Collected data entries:
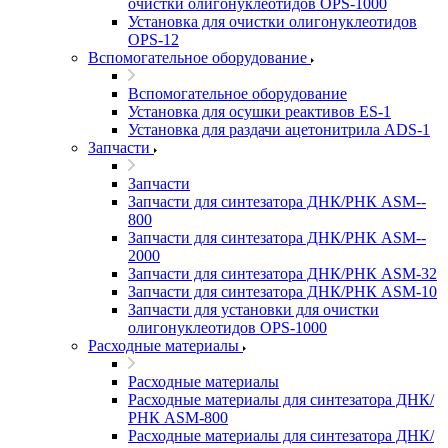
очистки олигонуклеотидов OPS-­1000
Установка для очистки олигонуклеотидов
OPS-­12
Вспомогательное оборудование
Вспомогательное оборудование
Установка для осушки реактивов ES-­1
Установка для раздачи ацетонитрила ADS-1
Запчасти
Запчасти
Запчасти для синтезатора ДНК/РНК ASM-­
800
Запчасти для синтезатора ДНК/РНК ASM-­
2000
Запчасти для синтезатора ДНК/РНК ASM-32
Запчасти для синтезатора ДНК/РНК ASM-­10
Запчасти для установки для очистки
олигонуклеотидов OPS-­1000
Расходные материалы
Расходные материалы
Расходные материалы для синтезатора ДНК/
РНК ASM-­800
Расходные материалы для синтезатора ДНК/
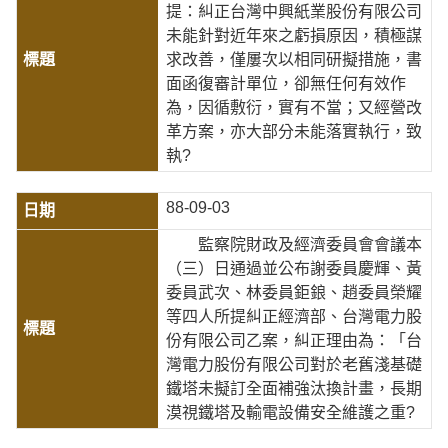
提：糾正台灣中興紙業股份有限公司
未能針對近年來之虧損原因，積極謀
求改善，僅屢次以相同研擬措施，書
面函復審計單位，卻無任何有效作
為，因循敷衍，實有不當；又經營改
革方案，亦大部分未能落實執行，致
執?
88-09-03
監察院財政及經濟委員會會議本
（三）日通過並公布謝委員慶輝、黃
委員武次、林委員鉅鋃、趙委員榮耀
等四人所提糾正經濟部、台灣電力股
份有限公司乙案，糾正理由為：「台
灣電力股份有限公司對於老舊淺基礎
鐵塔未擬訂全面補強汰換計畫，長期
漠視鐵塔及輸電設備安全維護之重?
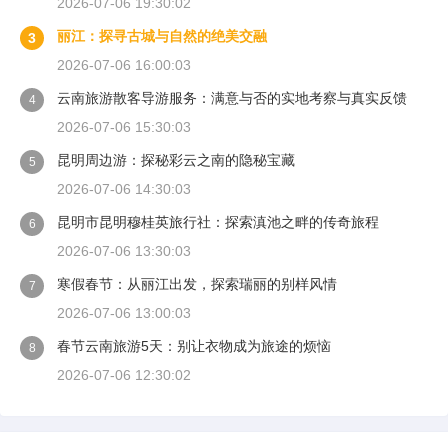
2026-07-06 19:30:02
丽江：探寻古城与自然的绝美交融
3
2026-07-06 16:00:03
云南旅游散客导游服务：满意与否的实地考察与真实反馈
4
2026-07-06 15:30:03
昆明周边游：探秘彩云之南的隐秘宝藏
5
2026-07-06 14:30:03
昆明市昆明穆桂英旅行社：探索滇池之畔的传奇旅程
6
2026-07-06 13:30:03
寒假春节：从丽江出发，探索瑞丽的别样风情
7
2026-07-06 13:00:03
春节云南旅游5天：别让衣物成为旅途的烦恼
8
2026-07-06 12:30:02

What the task asks: Each record above should come back exactly the same, only without its pictures.

Answer for the task:
очистки олигонуклеотидов OPS-­1000
Установка для очистки олигонуклеотидов
OPS-­12
Вспомогательное оборудование
Вспомогательное оборудование
Установка для осушки реактивов ES-­1
Установка для раздачи ацетонитрила ADS-1
Запчасти
Запчасти
Запчасти для синтезатора ДНК/РНК ASM-­
800
Запчасти для синтезатора ДНК/РНК ASM-­
2000
Запчасти для синтезатора ДНК/РНК ASM-32
Запчасти для синтезатора ДНК/РНК ASM-­10
Запчасти для установки для очистки
олигонуклеотидов OPS-­1000
Расходные материалы
Расходные материалы
Расходные материалы для синтезатора ДНК/
РНК ASM-­800
Расходные материалы для синтезатора ДНК/
提：糾正台灣中興紙業股份有限公司
未能針對近年來之虧損原因，積極謀
求改善，僅屢次以相同研擬措施，書
面函復審計單位，卻無任何有效作
為，因循敷衍，實有不當；又經營改
革方案，亦大部分未能落實執行，致
執?
88-09-03
監察院財政及經濟委員會會議本
（三）日通過並公布謝委員慶輝、黃
委員武次、林委員鉅鋃、趙委員榮耀
等四人所提糾正經濟部、台灣電力股
份有限公司乙案，糾正理由為：「台
灣電力股份有限公司對於老舊淺基礎
鐵塔未擬訂全面補強汰換計畫，長期
漠視鐵塔及輸電設備安全維護之重?
2026-07-06 19:30:02
丽江：探寻古城与自然的绝美交融
3
2026-07-06 16:00:03
云南旅游散客导游服务：满意与否的实地考察与真实反馈
4
2026-07-06 15:30:03
昆明周边游：探秘彩云之南的隐秘宝藏
5
2026-07-06 14:30:03
昆明市昆明穆桂英旅行社：探索滇池之畔的传奇旅程
6
2026-07-06 13:30:03
寒假春节：从丽江出发，探索瑞丽的别样风情
7
2026-07-06 13:00:03
春节云南旅游5天：别让衣物成为旅途的烦恼
8
2026-07-06 12:30:02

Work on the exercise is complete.